Wenn die Regierung samt der Taskforce (Wilmes, Krüger + Co)
ein ganzes Volk durchtesten wollen, was nicht mal im Promillebereich der Erdbevölkerung steht, oder was die Grösse des Landes zum Rest der Welt angeht, so ist die Nummer doch ziemlich
KRANK!!!! Naja der Horst öffnet ja zum 15. Mai die Grenzen, dann können Wilmes, Krüger, Nehrbass IHRE Landsleute willkommend testen. Sprachbarrieren entstehen höchstens bei unseren französich sprechenden Grenzgängern.

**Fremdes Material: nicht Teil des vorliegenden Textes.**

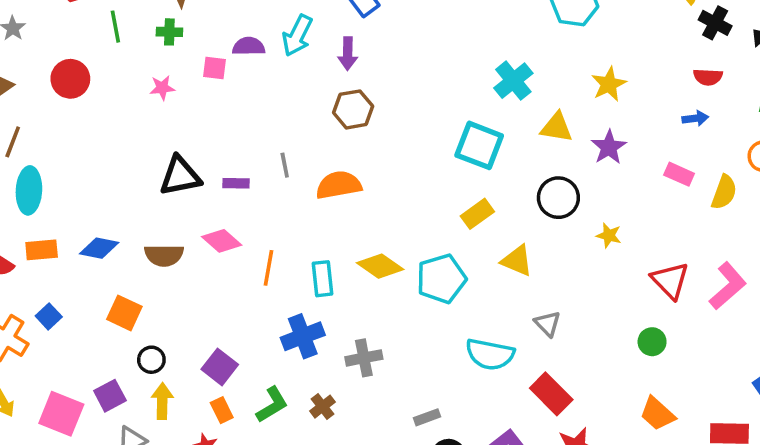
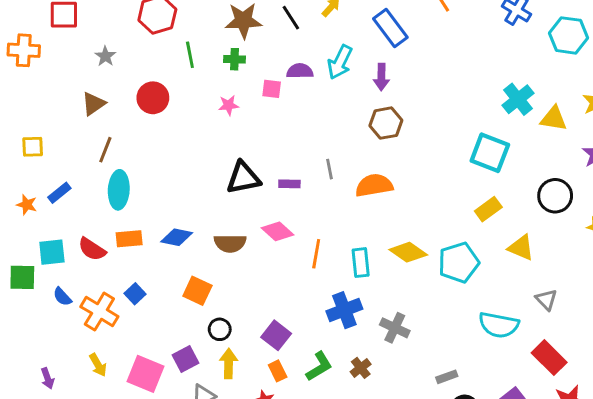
yellow triangle: (557, 127) -> (554, 119), moved
gray cross: (364, 358) -> (395, 328), turned 36

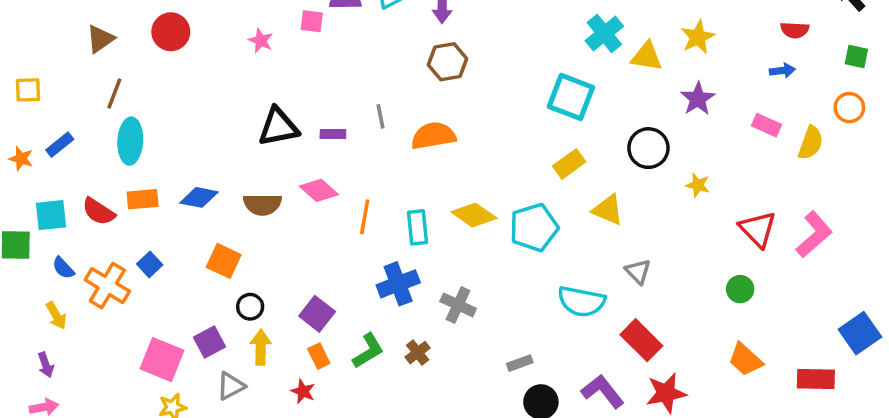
pink star: (229, 105) -> (261, 41), turned 30
yellow arrow: (98, 365) -> (56, 316), moved

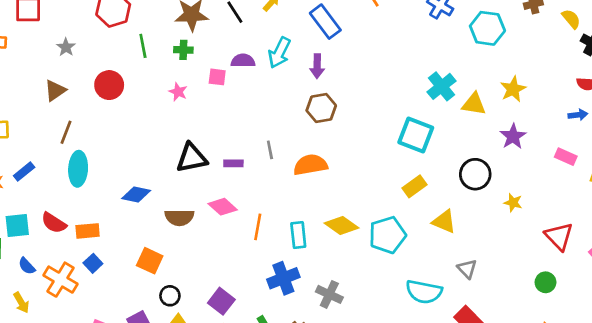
blue diamond: (199, 197) -> (136, 194), moved
orange rectangle: (143, 199) -> (88, 231), moved

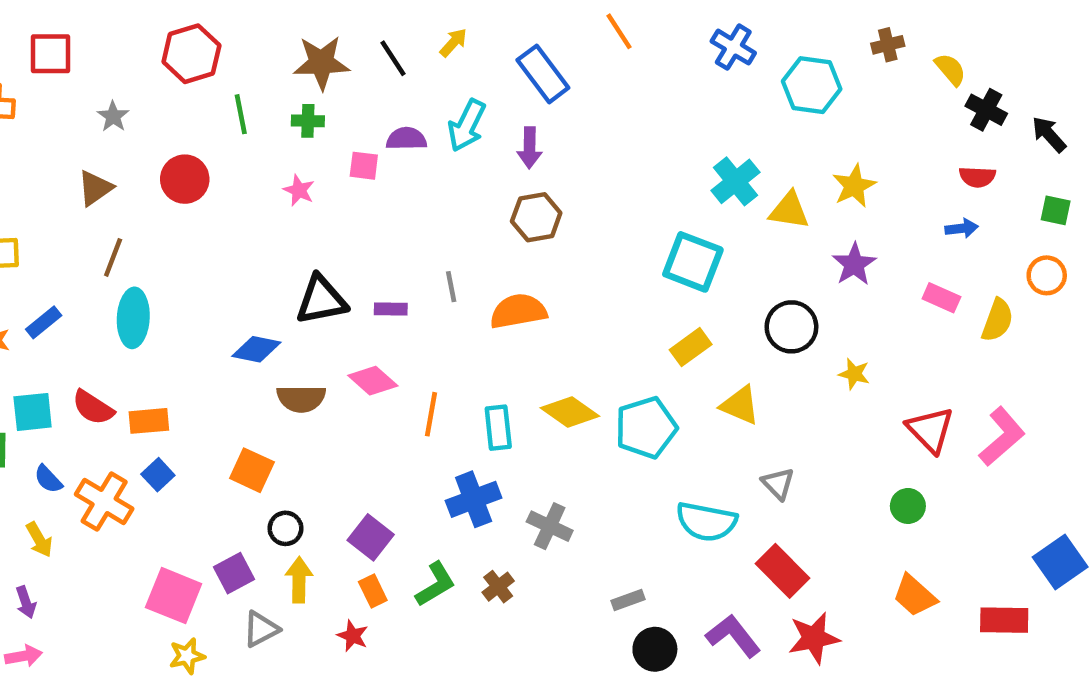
blue diamond: (136, 194) -> (256, 349), moved

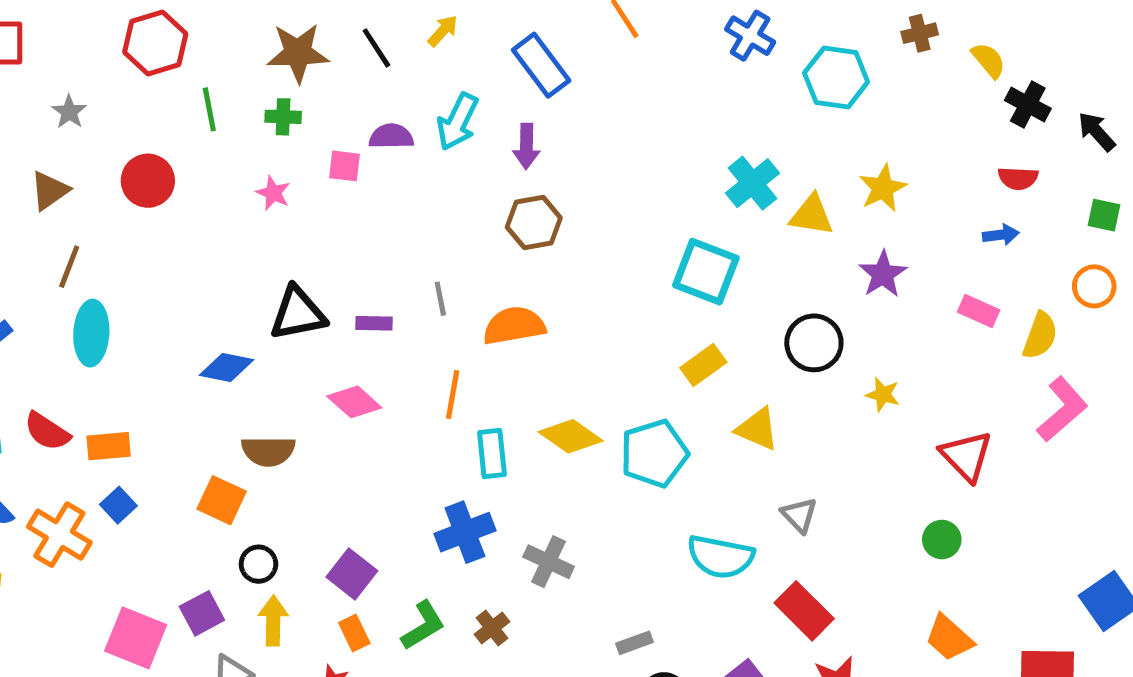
brown semicircle: (301, 399) -> (268, 451), moved
orange line: (431, 414) -> (453, 395), moved
pink L-shape: (1002, 437) -> (1062, 409), moved

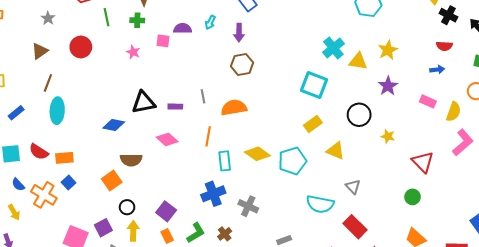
cyan arrow: (458, 122) -> (210, 22), size x0.6
orange square: (222, 500) -> (112, 180), turned 30

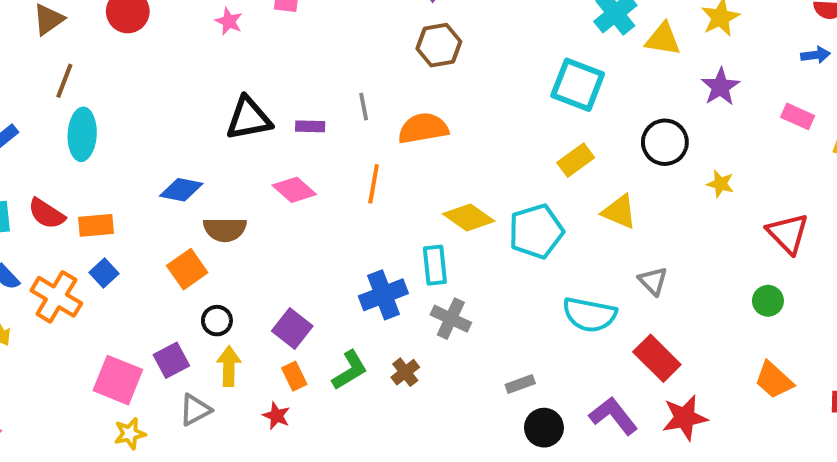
blue diamond: (114, 125) -> (181, 190), moved
cyan rectangle: (225, 161) -> (435, 265), moved

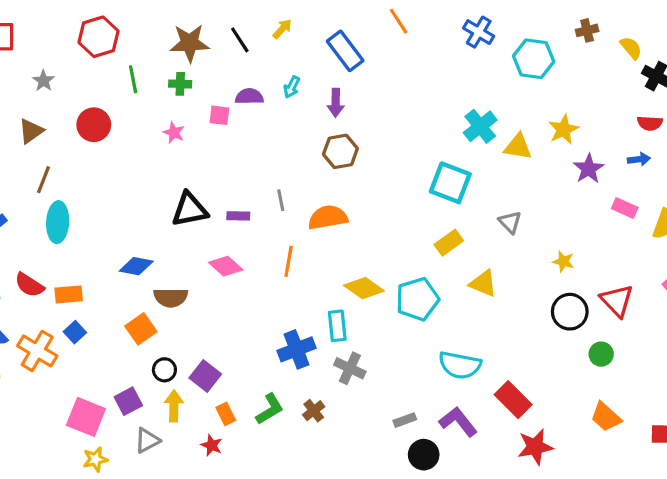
purple star: (720, 87) -> (589, 169), moved
black circle: (665, 142) -> (570, 312), moved
gray triangle: (653, 281) -> (510, 222), moved
purple square: (292, 329) -> (205, 376), moved
purple L-shape: (613, 416) -> (458, 422), moved

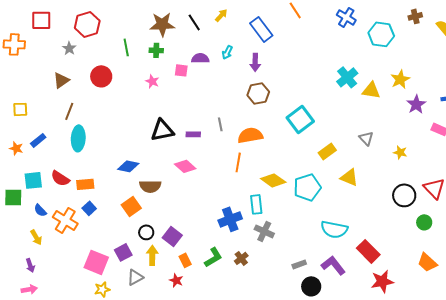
red hexagon: (98, 37) -> (87, 24), moved
cyan square: (450, 183) -> (300, 119), moved, turned 32
orange line: (289, 261) -> (238, 162), moved
yellow star: (563, 261) -> (400, 152), moved

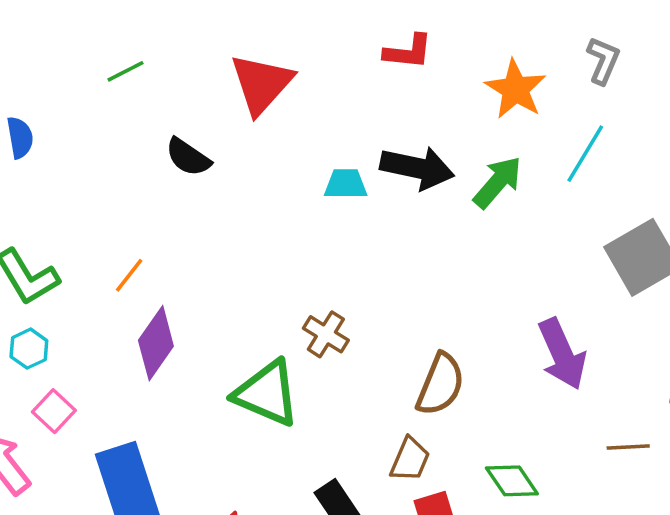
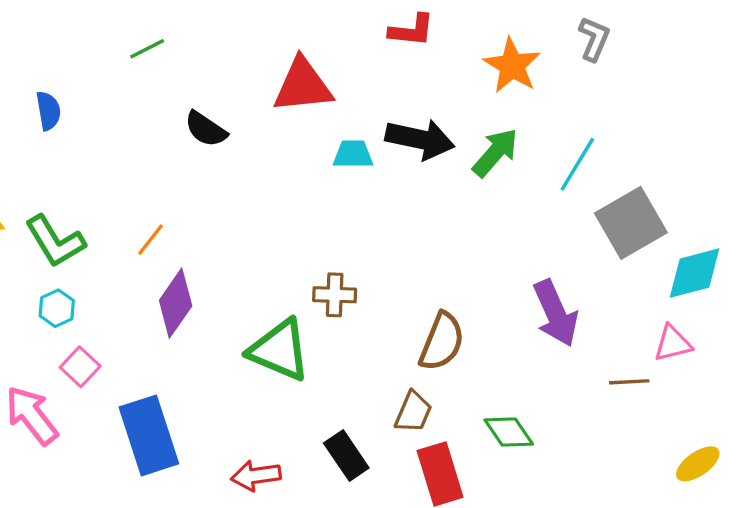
red triangle: (261, 84) -> (303, 86), moved, turned 42
cyan line: (585, 154) -> (577, 164), moved
brown cross: (326, 334) -> (335, 295), turned -30
brown line: (628, 447) -> (629, 382), moved

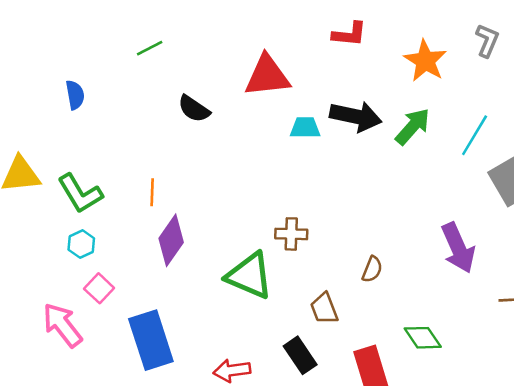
orange line: (150, 240) -> (152, 192), turned -36
brown semicircle: (442, 342) -> (372, 269), size x0.6
brown trapezoid: (413, 412) -> (324, 309), moved, turned 136

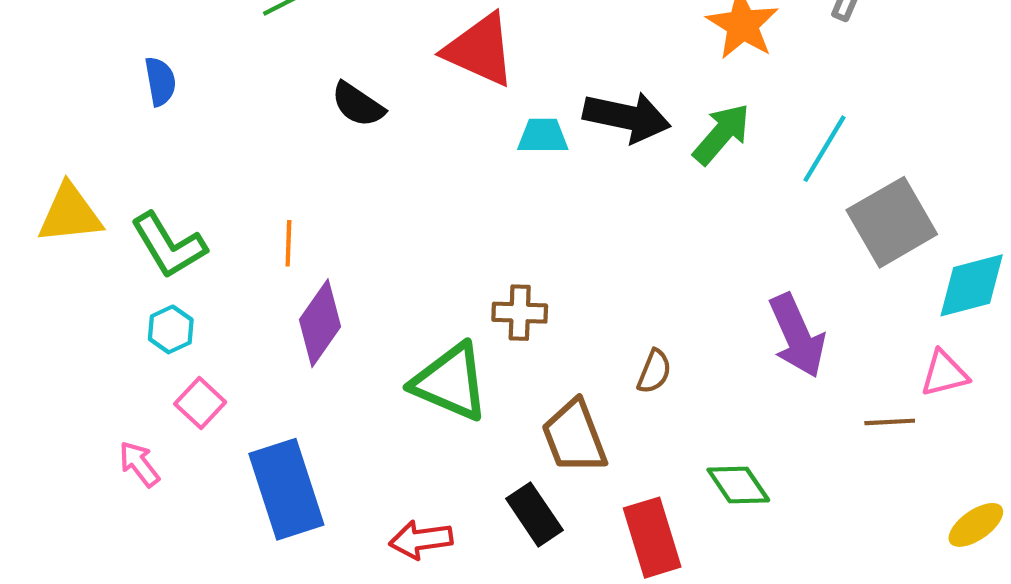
red triangle: (267, 76) -> (480, 50), turned 30
brown trapezoid: (324, 309) -> (574, 437), size x1.4
pink arrow: (62, 325) -> (139, 464), size x0.6

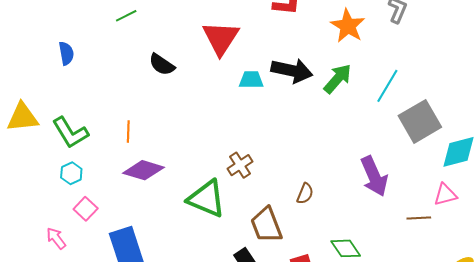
red triangle: (480, 50) -> (221, 38), turned 39
brown cross: (520, 313) -> (240, 165), turned -35
purple diamond: (320, 323) -> (143, 170), turned 72

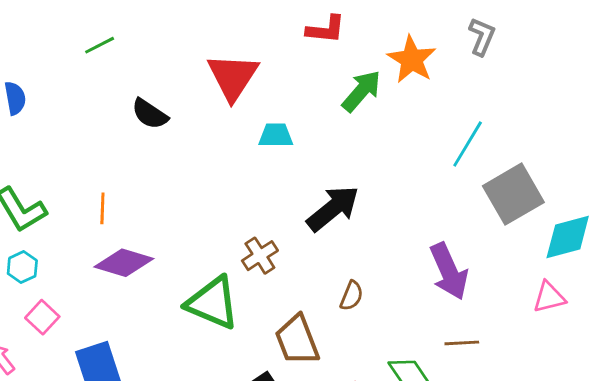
black arrow: (292, 71) -> (333, 208), moved, turned -51
green arrow: (338, 79) -> (362, 91), moved
brown line: (419, 218) -> (462, 343), moved

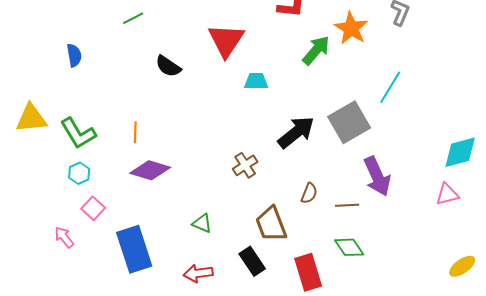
gray square: (513, 194) -> (349, 122), moved
green triangle: (213, 303) -> (202, 223), moved, size x0.5
brown line: (462, 343) -> (347, 205), moved

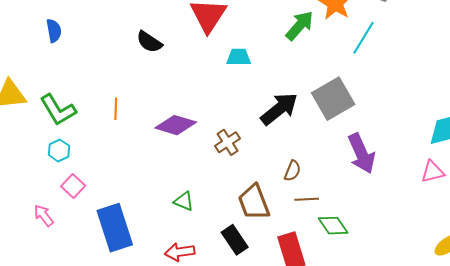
cyan line: (390, 87) -> (364, 38), moved
purple diamond: (150, 170) -> (176, 125), moved
brown line: (347, 205) -> (307, 199), moved

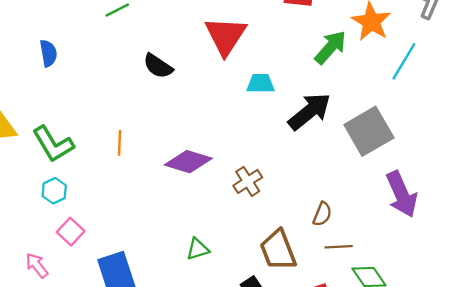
black arrow: (279, 109) -> (309, 111), moved
green triangle: (184, 201) -> (198, 249), turned -40

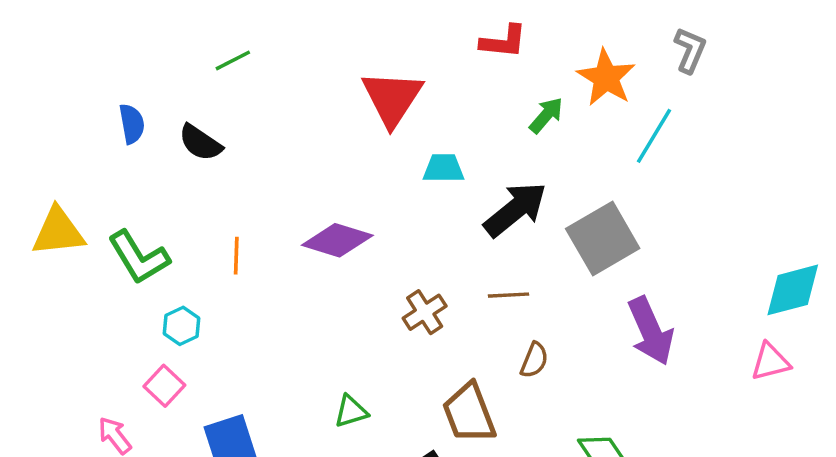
green arrow: (330, 47) -> (546, 115), size x0.7
black semicircle: (158, 66) -> (200, 143), moved
purple diamond: (188, 162) -> (337, 240), moved
cyan hexagon: (54, 191) -> (181, 326), moved
brown line: (339, 247) -> (509, 295), moved

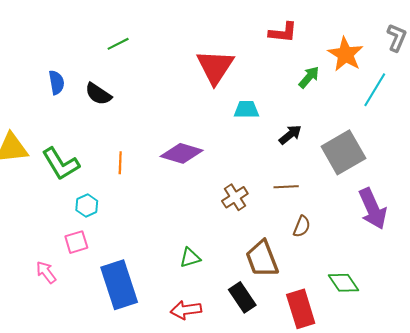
black arrow: (515, 209) -> (290, 135), size x0.6
pink square: (164, 386) -> (76, 242), turned 30

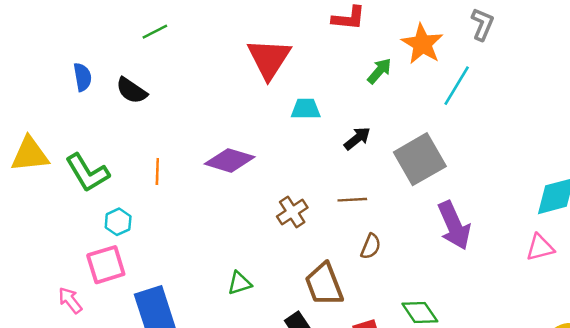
pink square: (76, 242) -> (106, 265), size x1.4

Zitat : „Einer relevanten Herdenimmunität sind wir nicht wesentlich näher gekommen.“ Wei soll een och, wann all Mensch huet missen doheem bleiwen.
Zitat „Betroffene könnten eine rote Mütze aufsetzen“ – gab es soetwas ähnliches nicht schon in der Geschichte ?
Zu den Masken : Die WHO rät vom Gebrauch von Masken in der Bevölkerung ab. Sin daat lauter Clownen bei der WHO ?
Herr Müller… selbst ein Defizit?
Ech hunn de Fernseher ausgemach wéi den Dr Muller gesot huet hien hät säin Buff un fir laafen ze goen. Si solle sech mol informéieren firwat dassen d’Asiaten eng Mask undoen.
Gerade wegen der niedrigen Bevölkerungszahl genügt es hierzulande 2-3 Datenbanken miteinander abzugleichen, um schnell alle ‚anonymen‘ Datensätze mit Namen zu versehen.